The book goes into the darker sides of society – found even in the glittering throng of rich and famous – and deals with elements of drugs, affairs, political marriages, and self-harm to various degrees. The largest and most prevalent themes are drug use, and Danica’s self-harm. Danica’s self-harm comes across in the form of over-tightening her corset to cause herself pain – pain that she can control when everything else in her life feels out of her control. This mentality is often found in teens who cut themselves, and suffer eating disorders, and is genuinely distressing to read about. Despite the uncomfortable nature of some of the topics of the book, it is good to see these being discussed for the age groups that are most vulnerable to them.
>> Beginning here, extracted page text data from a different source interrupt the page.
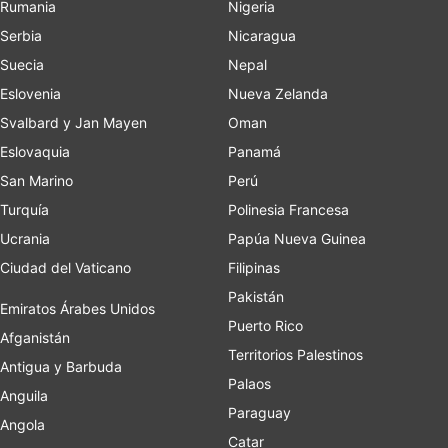
Rumania
Nigeria
Serbia
Nicaragua
Suecia
Nepal
Eslovenia
Nueva Zelanda
Svalbard y Jan Mayen
Oman
Eslovaquia
Panamá
San Marino
Perú
Turquía
Polinesia Francesa
Ucrania
Papúa Nueva Guinea
Ciudad del Vaticano
Filipinas
Pakistán
Emiratos Árabes Unidos
Puerto Rico
Afganistán
Territorios Palestinos
Antigua y Barbuda
Palaos
Anguila
Paraguay
Angola
Catar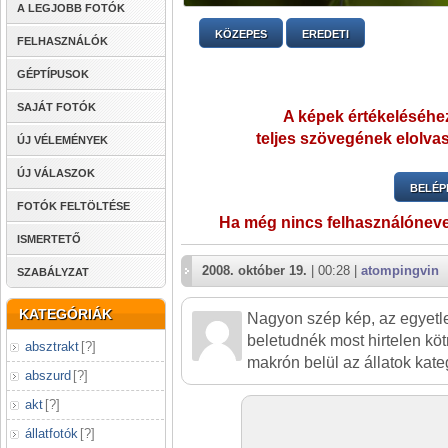
A LEGJOBB FOTÓK
KÖZEPES
EREDETI
FELHASZNÁLÓK
GÉPTÍPUSOK
SAJÁT FOTÓK
A képek értékeléséhez
teljes szövegének elolvas
ÚJ VÉLEMÉNYEK
ÚJ VÁLASZOK
BELÉP
FOTÓK FELTÖLTÉSE
Ha még nincs felhasználónev
ISMERTETŐ
2008. október 19.
| 00:28 |
atompingvin
SZABÁLYZAT
KATEGÓRIÁK
Nagyon szép kép, az egyetl
beletudnék most hirtelen köt
absztrakt
[
?
]
makrón belül az állatok kate
abszurd
[
?
]
akt
[
?
]
állatfotók
[
?
]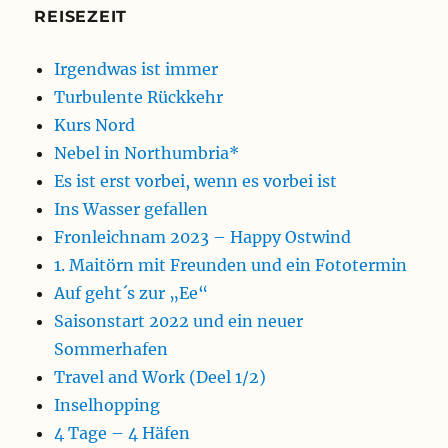
REISEZEIT
Irgendwas ist immer
Turbulente Rückkehr
Kurs Nord
Nebel in Northumbria*
Es ist erst vorbei, wenn es vorbei ist
Ins Wasser gefallen
Fronleichnam 2023 – Happy Ostwind
1. Maitörn mit Freunden und ein Fototermin
Auf geht´s zur „Ee“
Saisonstart 2022 und ein neuer
Sommerhafen
Travel and Work (Deel 1/2)
Inselhopping
4 Tage – 4 Häfen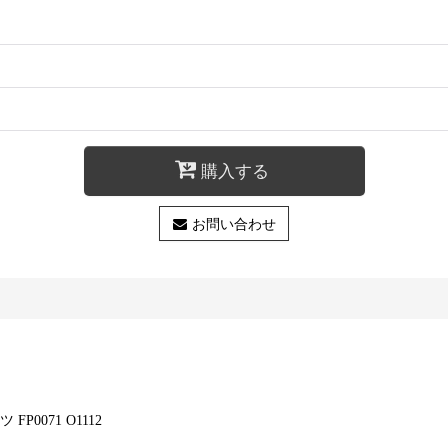
購入する
お問い合わせ
0071 O1112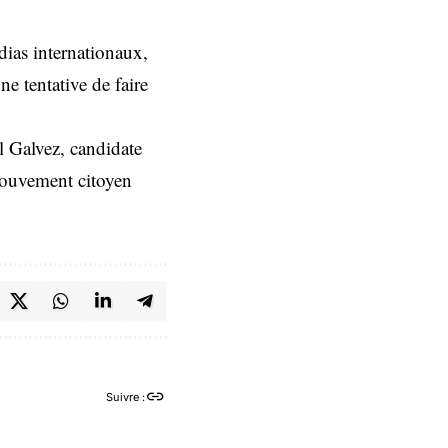
dias internationaux,
e tentative de faire
l Galvez, candidate
 Mouvement citoyen
Suivre :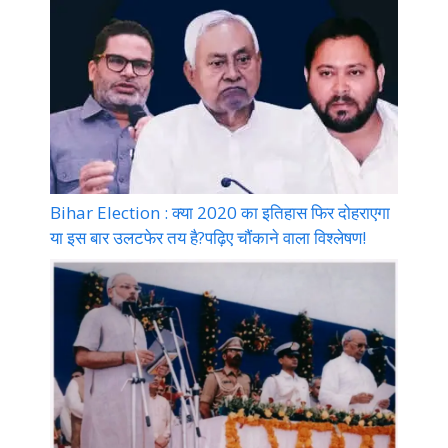
Bihar Election : क्या 2020 का इतिहास फिर दोहराएगा
या इस बार उलटफेर तय है?पढ़िए चौंकाने वाला विश्लेषण!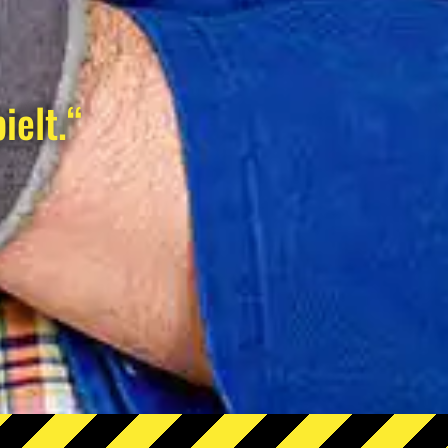
ielt.“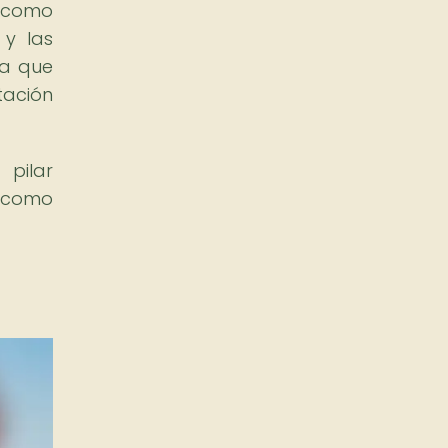
o como
 y las
ya que
tación
pilar
í como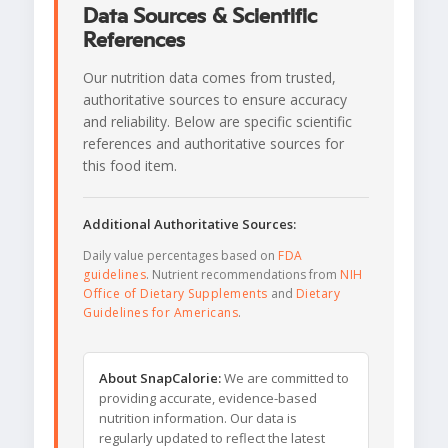
Data Sources & Scientific
References
Our nutrition data comes from trusted,
authoritative sources to ensure accuracy
and reliability. Below are specific scientific
references and authoritative sources for
this food item.
Additional Authoritative Sources:
Daily value percentages based on
FDA
guidelines
. Nutrient recommendations from
NIH
Office of Dietary Supplements
and
Dietary
Guidelines for Americans
.
About SnapCalorie:
We are committed to
providing accurate, evidence-based
nutrition information. Our data is
regularly updated to reflect the latest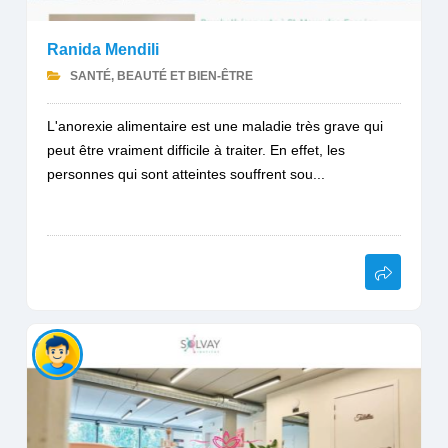
Ranida Mendili
SANTÉ, BEAUTÉ ET BIEN-ÊTRE
L'anorexie alimentaire est une maladie très grave qui
peut être vraiment difficile à traiter. En effet, les
personnes qui sont atteintes souffrent sou...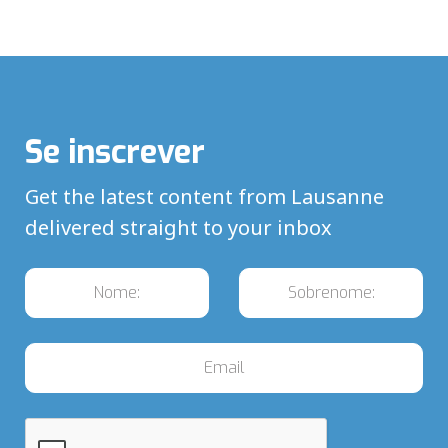
Se inscrever
Get the latest content from Lausanne
delivered straight to your inbox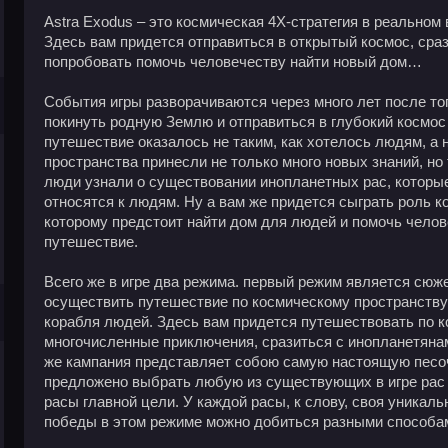
Astra Exodus – это космическая 4X-стратегия в реальном
Здесь вам придется отправиться в открытый космос, сра
попробовать помочь человечеству найти новый дом…
События игры разворачиваются через много лет после то
покинуть родную Землю и отправиться в глубокий космос 
путешествие оказалось не таким, как хотелось людям, а 
пространства принесли не только много новых знаний, но т
люди узнали о существовании инопланетных рас, которые
относятся к людям. Ну а вам же придется сыграть роль к
которому предстоит найти дом для людей и помочь челов
путешествие.
Всего же в игре два режима. первый режим является сюж
осуществить путешествие по космическому пространству
корабля людей. Здесь вам придется путешествовать по ко
многочисленные приключения, сразиться с инопланетянам
же кампания представляет собою самую настоящую песоч
предложено выбрать любую из существующих в игре рас 
расы главной цели. У каждой расы, к слову, своя уникаль
победы в этом режиме можно добиться разными способа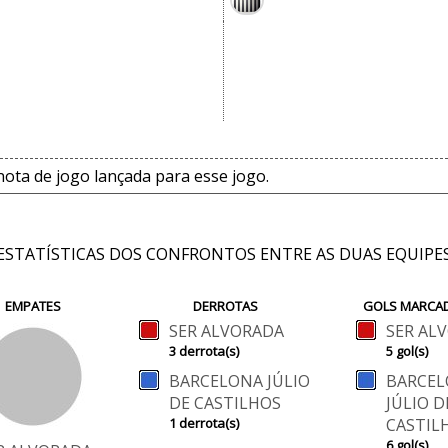
ta de jogo lançada para esse jogo.
ESTATÍSTICAS DOS CONFRONTOS ENTRE AS DUAS EQUIPE
EMPATES
DERROTAS
GOLS MARCA
SER ALVORADA
SER AL
3 derrota(s)
5 gol(s)
BARCELONA JÚLIO
BARCE
DE CASTILHOS
JÚLIO D
1 derrota(s)
CASTIL
6 gol(s)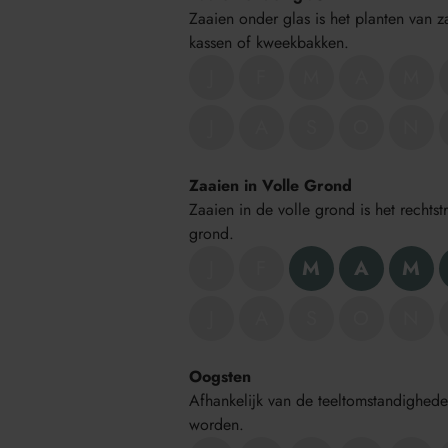
Zaaien onder glas is het planten van
kassen of kweekbakken.
J
F
M
A
M
J
A
S
O
N
Zaaien in Volle Grond
Zaaien in de volle grond is het recht
grond.
J
F
M
A
M
J
A
S
O
N
Oogsten
Afhankelijk van de teeltomstandighed
worden.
Glitter has many elements that were interesting – the politics involved in running the company, the reasons behind their obsession with ancient era fashion and court life, the social hierarchy, the available technology, and the glimpses of life outside the palace – but Danica’s passive and panicked bumbling pretty much hamstrings what could have been a great book, into one that is just OK. The book had much unrealized potential, although there is hope that the sequel may focus on some of this book’s weak points and flesh out the series.